#️⃣ Hash Generator
Compute MD5, SHA-1, SHA-256, SHA-384, and SHA-512 hashes from text or files instantly. All processing happens locally — your data never leaves your browser.
FAQ
What is a cryptographic hash?
A cryptographic hash function converts any input (text, file, etc.) into a fixed-size string called a digest. The same input always produces the same hash. Even a single character change produces a completely different hash. Hashes are one-way — you cannot recover the original data from the hash alone.

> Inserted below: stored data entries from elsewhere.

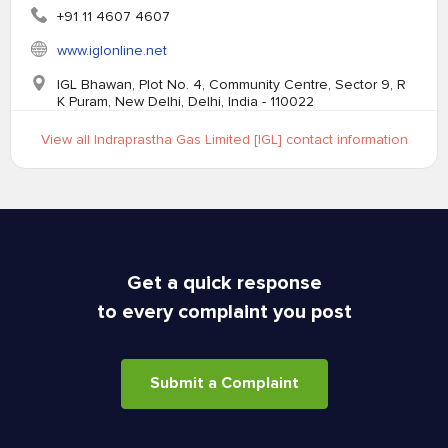
+91 11 4607 4607
www.iglonline.net
IGL Bhawan, Plot No. 4, Community Centre, Sector 9, R
K Puram, New Delhi, Delhi, India - 110022
View all Indraprastha Gas Limited [IGL] contact information
Get a quick response
to every complaint you post
Submit a Complaint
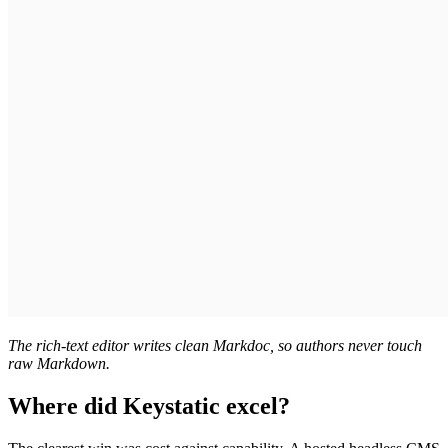
The rich-text editor writes clean Markdoc, so authors never touch
raw Markdown.
Where did Keystatic excel?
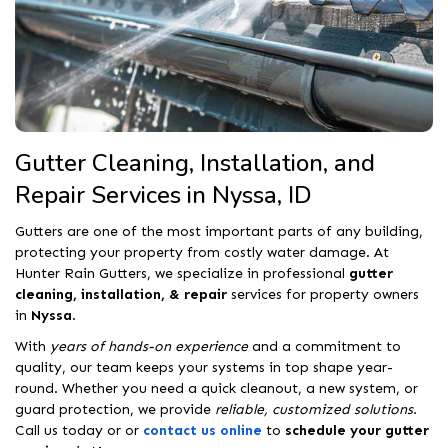
Gutter Cleaning, Installation, and
Repair Services in Nyssa, ID
Gutters are one of the most important parts of any building,
protecting your property from costly water damage. At
Hunter Rain Gutters, we specialize in professional
gutter
cleaning, installation, & repair
services for property owners
in
Nyssa
.
With
years of hands-on experience
and a commitment to
quality, our team keeps your systems in top shape year-
round. Whether you need a quick cleanout, a new system, or
guard protection, we provide
reliable, customized solutions
.
Call us today or or
contact us online
to
schedule your gutter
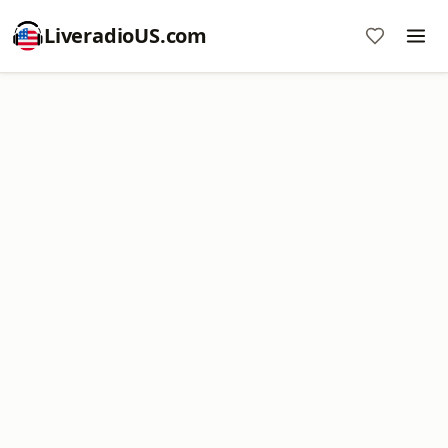
LiveradioUS.com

Which algorithm should I use?
For security-sensitive use cases (checksums, signing, certificates), use SHA-256 or SHA-512. SHA-1 is deprecated for security use. MD5 is broken for security but still used for non-adversarial checksums. For password hashing, use a dedicated algorithm like bcrypt or Argon2 — not a raw hash.
Is MD5 safe to use?
MD5 is cryptographically broken — collisions (two different inputs with the same hash) can be deliberately crafted. Do not use MD5 for passwords, digital signatures, or certificate fingerprints. It is still useful for simple, non-security file integrity checks.

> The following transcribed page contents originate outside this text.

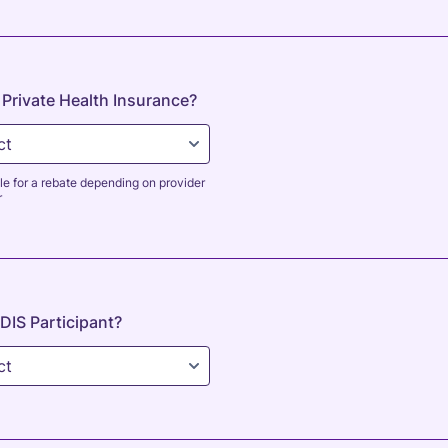
Private Health Insurance?
le for a rebate depending on provider
r
DIS Participant?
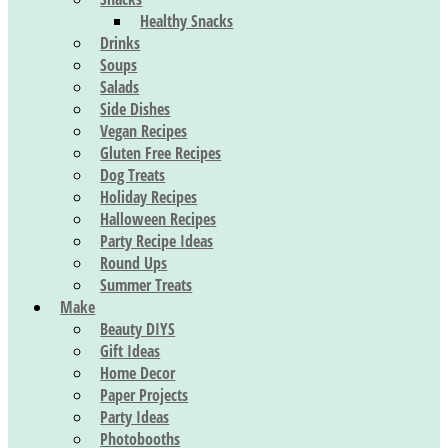
Healthy Snacks
Drinks
Soups
Salads
Side Dishes
Vegan Recipes
Gluten Free Recipes
Dog Treats
Holiday Recipes
Halloween Recipes
Party Recipe Ideas
Round Ups
Summer Treats
Make
Beauty DIYS
Gift Ideas
Home Decor
Paper Projects
Party Ideas
Photobooths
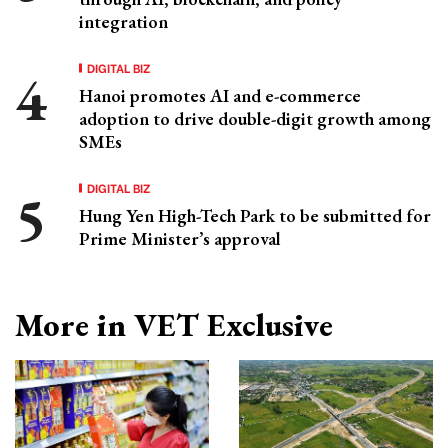
integration
DIGITAL BIZ
Hanoi promotes AI and e-commerce
adoption to drive double-digit growth among
SMEs
DIGITAL BIZ
Hung Yen High-Tech Park to be submitted for
Prime Minister’s approval
More in VET Exclusive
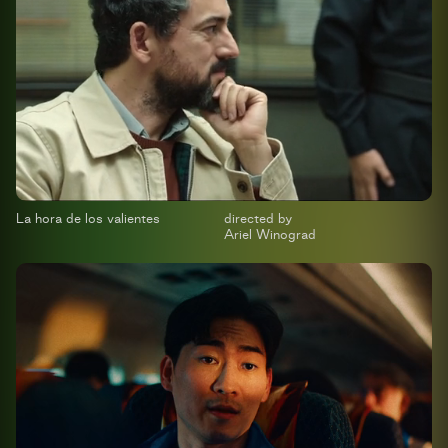
La hora de los valientes
directed by
Ariel Winograd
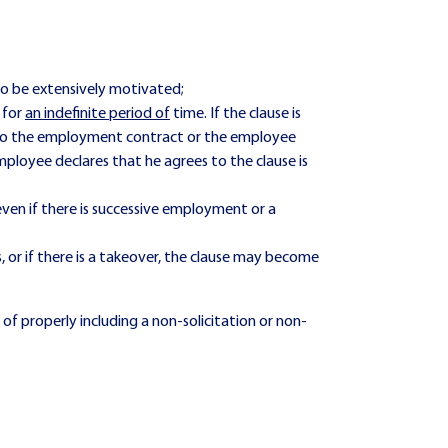
o be extensively motivated;
 for
an indefinite period of
time. If the clause is
d to the employment contract or the employee
ployee declares that he agrees to the clause is
ven if there is successive employment or a
s, or if there is a takeover, the clause may become
f properly including a non-solicitation or non-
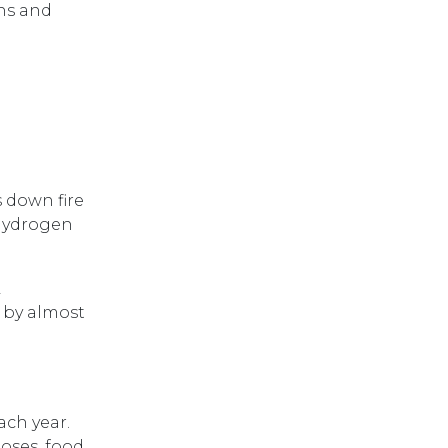
hs and
s down fire
 hydrogen
L
d by almost
ach year.
hoses, food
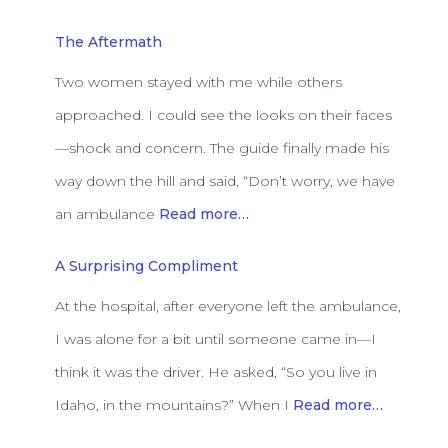
The Aftermath
Two women stayed with me while others
approached. I could see the looks on their faces
—shock and concern. The guide finally made his
way down the hill and said, “Don’t worry, we have
an ambulance
Read more…
A Surprising Compliment
At the hospital, after everyone left the ambulance,
I was alone for a bit until someone came in—I
think it was the driver. He asked, “So you live in
Idaho, in the mountains?” When I
Read more…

Is my data sent to a server?
No. SHA-family hashes use the browser's built-in Web Crypto API (crypto.subtle.digest()). MD5 is computed with a pure JavaScript implementation. Nothing leaves your device.
What is SHA-256 used for?
SHA-256 is used for file integrity verification (checksums), digital signatures (code signing, TLS certificates), Bitcoin proof-of-work, and HMAC tokens. It produces a 256-bit (64 hex character) output.